- Opening Delimiter -
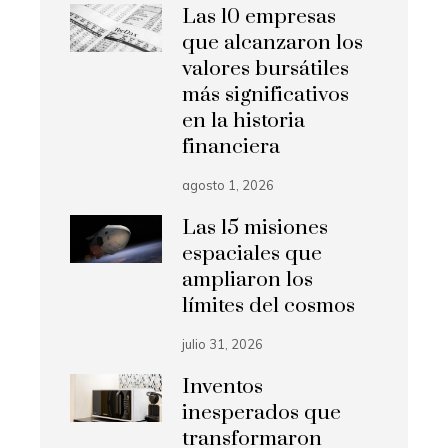
Las 10 empresas
que alcanzaron los
valores bursátiles
más significativos
en la historia
financiera
agosto 1, 2026
Las 15 misiones
espaciales que
ampliaron los
límites del cosmos
julio 31, 2026
Inventos
inesperados que
transformaron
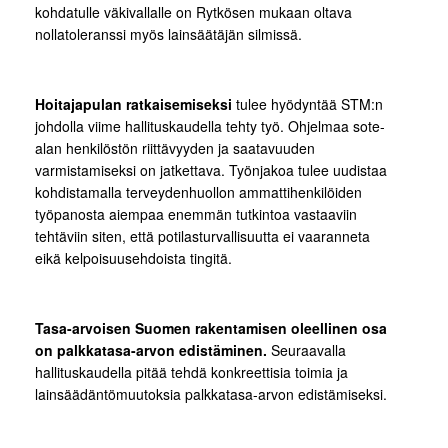
kohdatulle väkivallalle on Rytkösen mukaan oltava
nollatoleranssi myös lainsäätäjän silmissä.
Hoitajapulan ratkaisemiseksi
tulee hyödyntää STM:n
johdolla viime hallituskaudella tehty työ. Ohjelmaa sote-
alan henkilöstön riittävyyden ja saatavuuden
varmistamiseksi on jatkettava. Työnjakoa tulee uudistaa
kohdistamalla terveydenhuollon ammattihenkilöiden
työpanosta aiempaa enemmän tutkintoa vastaaviin
tehtäviin siten, että potilasturvallisuutta ei vaaranneta
eikä kelpoisuusehdoista tingitä.
Tasa-arvoisen Suomen rakentamisen oleellinen osa
on palkkatasa-arvon edistäminen.
Seuraavalla
hallituskaudella pitää tehdä konkreettisia toimia ja
lainsäädäntömuutoksia palkkatasa-arvon edistämiseksi.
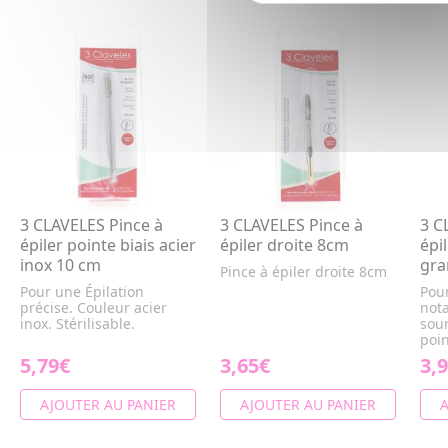
3 CLAVELES Pince à
3 CLAVELES Pince à
3 C
épiler pointe biais acier
épiler droite 8cm
épi
inox 10 cm
gra
Pince à épiler droite 8cm
Pour une Épilation
Pour
précise. Couleur acier
not
inox. Stérilisable.
sour
poin
5,79€
3,65€
3,
AJOUTER AU PANIER
AJOUTER AU PANIER
A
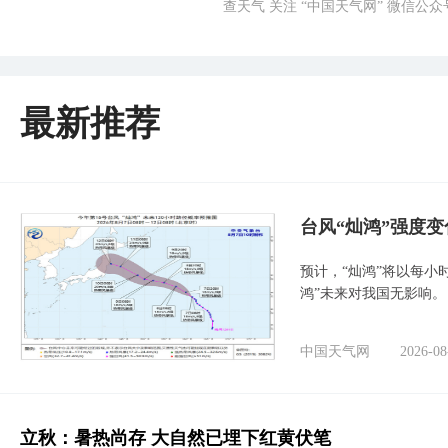
查天气 关注 “中国天气网” 微信公众
最新推荐
台风“灿鸿”强度
预计，“灿鸿”将以每小
鸿”未来对我国无影响。
中国天气网
2026-08
立秋：暑热尚存 大自然已埋下红黄伏笔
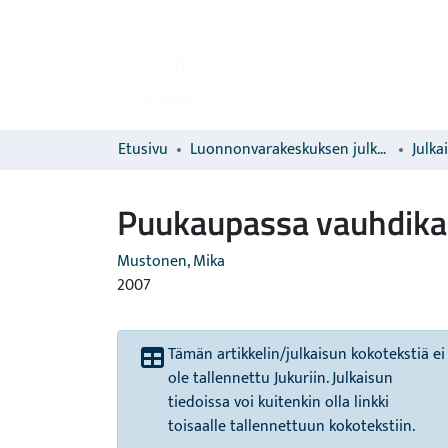
Etusivu
Luonnonvarakeskuksen julkaisut
Julka
Puukaupassa vauhdika
Mustonen, Mika
2007
Tämän artikkelin/julkaisun kokotekstiä ei
ole tallennettu Jukuriin. Julkaisun
tiedoissa voi kuitenkin olla linkki
toisaalle tallennettuun kokotekstiin.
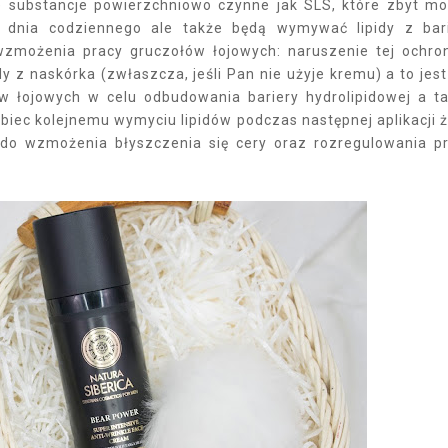
ne substancje powierzchniowo czynne jak SLS, które zbyt m
a dnia codziennego ale także będą wymywać lipidy z bar
 wzmożenia pracy gruczołów łojowych: naruszenie tej ochro
 z naskórka (zwłaszcza, jeśli Pan nie użyje kremu) a to jest
w łojowych w celu odbudowania bariery hydrolipidowej a t
iec kolejnemu wymyciu lipidów podczas następnej aplikacji ż
 do wzmożenia błyszczenia się cery oraz rozregulowania p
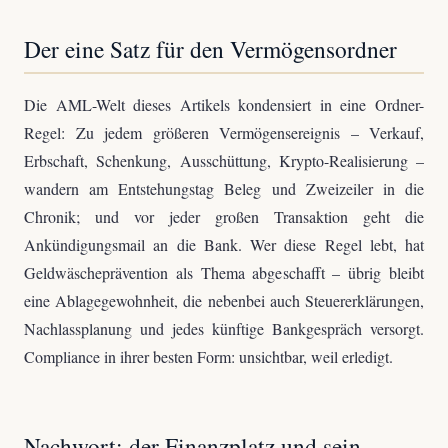
Der eine Satz für den Vermögensordner
Die AML-Welt dieses Artikels kondensiert in eine Ordner-
Regel: Zu jedem größeren Vermögensereignis – Verkauf,
Erbschaft, Schenkung, Ausschüttung, Krypto-Realisierung –
wandern am Entstehungstag Beleg und Zweizeiler in die
Chronik; und vor jeder großen Transaktion geht die
Ankündigungsmail an die Bank. Wer diese Regel lebt, hat
Geldwäscheprävention als Thema abgeschafft – übrig bleibt
eine Ablagegewohnheit, die nebenbei auch Steuererklärungen,
Nachlassplanung und jedes künftige Bankgespräch versorgt.
Compliance in ihrer besten Form: unsichtbar, weil erledigt.
Nachwort: der Finanzplatz und sein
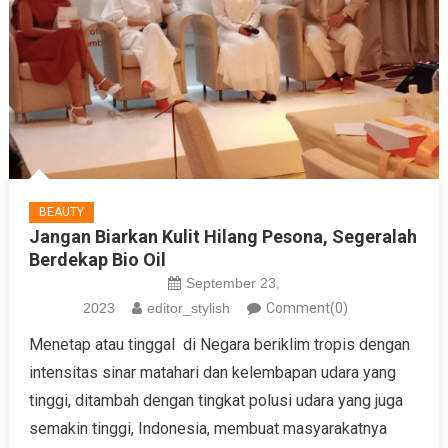
BEAUTY
Jangan Biarkan Kulit Hilang Pesona, Segeralah
Berdekap Bio Oil
September 23,
2023
editor_stylish
Comment(0)
Menetap atau tinggal di Negara beriklim tropis dengan
intensitas sinar matahari dan kelembapan udara yang
tinggi, ditambah dengan tingkat polusi udara yang juga
semakin tinggi, Indonesia, membuat masyarakatnya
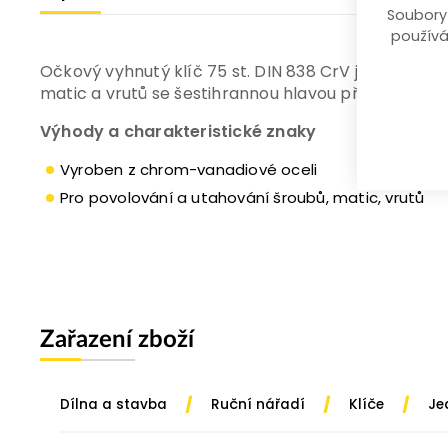
Soubory
používá
Očkový vyhnutý klíč 75 st. DIN 838 CrV je vyrob
matic a vrutů se šestihrannou hlavou příslušného 
Výhody a charakteristické znaky
Vyroben z chrom-vanadiové oceli
Pro povolování a utahování šroubů, matic, vrutů
Zařazení zboží
/
/
/
Dílna a stavba
Ruční nářadí
Klíče
Je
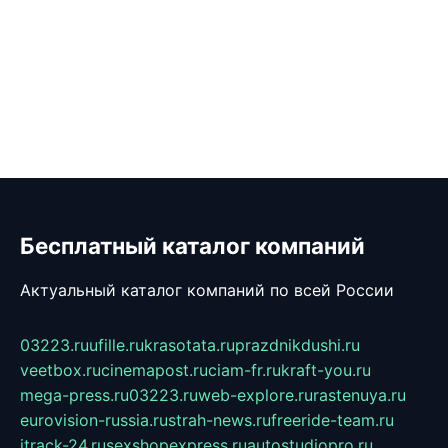
Бесплатный каталог компаний
Актуальный каталог компаний по всей России
03223.ru
ufille.ru
krasotata.ru
prazdnikdushi.ru
veetbox.ru
cinemapost.ru
ciam-fr.ru
kraft-you.ru
mega-press.ru
03223.ru
web-explore.ru
rastenuya.ru
eurovision-russia.ru
strah-news.ru
freeride-team.ru
itrack-24.ru
sexshopexpress.ru
autostudiopro.ru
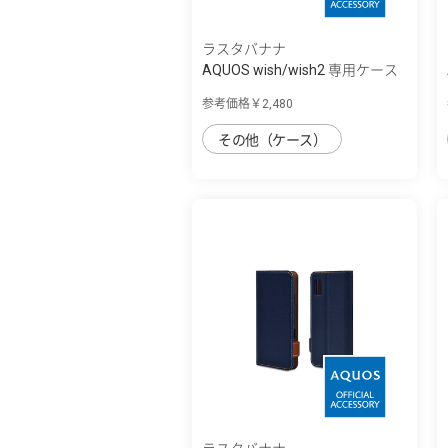
ラスタバナナ
AQUOS wish/wish2 専用ケース
ハイブリ...
参考価格￥2,480
その他（ケース）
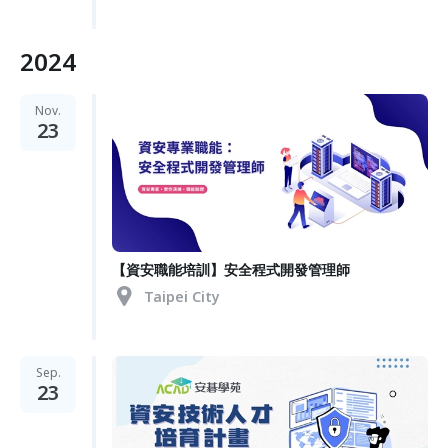
2024
Nov.
23
【資安職能培訓】安全程式開發管理師
Taipei City
Sep.
23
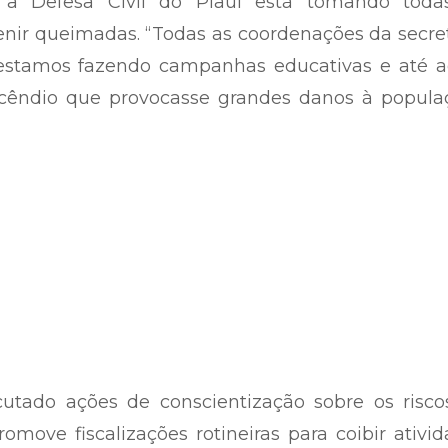
e a Defesa Civil do Piauí está tomando toda
enir queimadas. “Todas as coordenações da secre
 estamos fazendo campanhas educativas e até a
êndio que provocasse grandes danos à populaç
tado ações de conscientização sobre os risco
promove fiscalizações rotineiras para coibir ativi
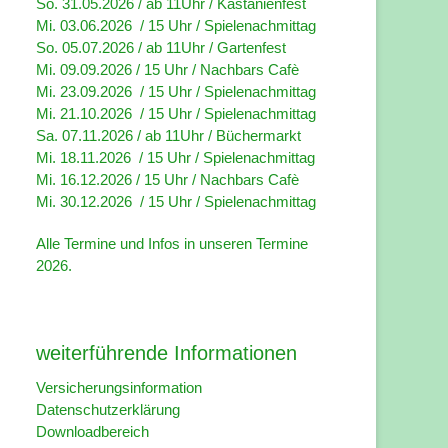
So. 31.05.2026 / ab 11Uhr / Kastanienfest
Mi. 03.06.2026 / 15 Uhr / Spielenachmittag
So. 05.07.2026 / ab 11Uhr / Gartenfest
Mi. 09.09.2026 / 15 Uhr / Nachbars Cafè
Mi. 23.09.2026 / 15 Uhr / Spielenachmittag
Mi. 21.10.2026 / 15 Uhr / Spielenachmittag
Sa. 07.11.2026 / ab 11Uhr / Büchermarkt
Mi. 18.11.2026 / 15 Uhr / Spielenachmittag
Mi. 16.12.2026 / 15 Uhr / Nachbars Cafè
Mi. 30.12.2026 / 15 Uhr / Spielenachmittag
Alle Termine und Infos in unseren
Termine
2026
.
weiterführende Informationen
Versicherungsinformation
Datenschutzerklärung
Downloadbereich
- Closing Delimiter -
#### Assigned task
Set down the entries above exactly; no pictures belong in the copy.

#### Answer box
Las 10 empresas
que alcanzaron los
valores bursátiles
más significativos
en la historia
financiera
agosto 1, 2026
Las 15 misiones
espaciales que
ampliaron los
límites del cosmos
julio 31, 2026
Inventos
inesperados que
transformaron
kohdatulle väkivallalle on Rytkösen mukaan oltava
nollatoleranssi myös lainsäätäjän silmissä.
Hoitajapulan ratkaisemiseksi
tulee hyödyntää STM:n
johdolla viime hallituskaudella tehty työ. Ohjelmaa sote-
alan henkilöstön riittävyyden ja saatavuuden
varmistamiseksi on jatkettava. Työnjakoa tulee uudistaa
kohdistamalla terveydenhuollon ammattihenkilöiden
työpanosta aiempaa enemmän tutkintoa vastaaviin
tehtäviin siten, että potilasturvallisuutta ei vaaranneta
eikä kelpoisuusehdoista tingitä.
Tasa-arvoisen Suomen rakentamisen oleellinen osa
on palkkatasa-arvon edistäminen.
Seuraavalla
hallituskaudella pitää tehdä konkreettisia toimia ja
lainsäädäntömuutoksia palkkatasa-arvon edistämiseksi.
3 CLAVELES Pince à
3 CLAVELES Pince à
3 C
épiler pointe biais acier
épiler droite 8cm
épi
inox 10 cm
gra
Pince à épiler droite 8cm
Pour une Épilation
Pour
précise. Couleur acier
not
inox. Stérilisable.
sour
poin
5,79€
3,65€
3,
AJOUTER AU PANIER
AJOUTER AU PANIER
A
查天气 关注 “中国天气网” 微信公众
最新推荐
台风“灿鸿”强度
预计，“灿鸿”将以每小
鸿”未来对我国无影响。
中国天气网
2026-08
立秋：暑热尚存 大自然已埋下红黄伏笔
Etusivu
Luonnonvarakeskuksen julkaisut
Julka
Puukaupassa vauhdika
Mustonen, Mika
2007
Tämän artikkelin/julkaisun kokotekstiä ei
ole tallennettu Jukuriin. Julkaisun
tiedoissa voi kuitenkin olla linkki
toisaalle tallennettuun kokotekstiin.
ne substancje powierzchniowo czynne jak SLS, które zbyt m
a dnia codziennego ale także będą wymywać lipidy z bar
 wzmożenia pracy gruczołów łojowych: naruszenie tej ochro
 z naskórka (zwłaszcza, jeśli Pan nie użyje kremu) a to jest
w łojowych w celu odbudowania bariery hydrolipidowej a t
iec kolejnemu wymyciu lipidów podczas następnej aplikacji ż
 do wzmożenia błyszczenia się cery oraz rozregulowania p
Der eine Satz für den Vermögensordner
Die AML-Welt dieses Artikels kondensiert in eine Ordner-
Regel: Zu jedem größeren Vermögensereignis – Verkauf,
Erbschaft, Schenkung, Ausschüttung, Krypto-Realisierung –
wandern am Entstehungstag Beleg und Zweizeiler in die
Chronik; und vor jeder großen Transaktion geht die
Ankündigungsmail an die Bank. Wer diese Regel lebt, hat
Geldwäscheprävention als Thema abgeschafft – übrig bleibt
eine Ablagegewohnheit, die nebenbei auch Steuererklärungen,
Nachlassplanung und jedes künftige Bankgespräch versorgt.
Compliance in ihrer besten Form: unsichtbar, weil erledigt.
Nachwort: der Finanzplatz und sein
BEAUTY
Jangan Biarkan Kulit Hilang Pesona, Segeralah
Berdekap Bio Oil
September 23,
2023
editor_stylish
Comment(0)
Menetap atau tinggal di Negara beriklim tropis dengan
intensitas sinar matahari dan kelembapan udara yang
tinggi, ditambah dengan tingkat polusi udara yang juga
semakin tinggi, Indonesia, membuat masyarakatnya
Soubory
používá
Očkový vyhnutý klíč 75 st. DIN 838 CrV je vyrob
matic a vrutů se šestihrannou hlavou příslušného 
Výhody a charakteristické znaky
Vyroben z chrom-vanadiové oceli
Pro povolování a utahování šroubů, matic, vrutů
Zařazení zboží
/
/
/
Dílna a stavba
Ruční nářadí
Klíče
Je
Бесплатный каталог компаний
Актуальный каталог компаний по всей России
03223.ru
ufille.ru
krasotata.ru
prazdnikdushi.ru
veetbox.ru
cinemapost.ru
ciam-fr.ru
kraft-you.ru
mega-press.ru
03223.ru
web-explore.ru
rastenuya.ru
eurovision-russia.ru
strah-news.ru
freeride-team.ru
itrack-24.ru
sexshopexpress.ru
autostudiopro.ru
ラスタバナナ
AQUOS wish/wish2 専用ケース
ハイブリ...
参考価格￥2,480
その他（ケース）
2024
Nov.
23
【資安職能培訓】安全程式開發管理師
Taipei City
Sep.
23
e a Defesa Civil do Piauí está tomando toda
enir queimadas. “Todas as coordenações da secre
 estamos fazendo campanhas educativas e até a
êndio que provocasse grandes danos à populaç
tado ações de conscientização sobre os risco
promove fiscalizações rotineiras para coibir ativi
So. 31.05.2026 / ab 11Uhr / Kastanienfest
Mi. 03.06.2026 / 15 Uhr / Spielenachmittag
So. 05.07.2026 / ab 11Uhr / Gartenfest
Mi. 09.09.2026 / 15 Uhr / Nachbars Cafè
Mi. 23.09.2026 / 15 Uhr / Spielenachmittag
Mi. 21.10.2026 / 15 Uhr / Spielenachmittag
Sa. 07.11.2026 / ab 11Uhr / Büchermarkt
Mi. 18.11.2026 / 15 Uhr / Spielenachmittag
Mi. 16.12.2026 / 15 Uhr / Nachbars Cafè
Mi. 30.12.2026 / 15 Uhr / Spielenachmittag
Alle Termine und Infos in unseren
Termine
2026
.
weiterführende Informationen
Versicherungsinformation
Datenschutzerklärung
Downloadbereich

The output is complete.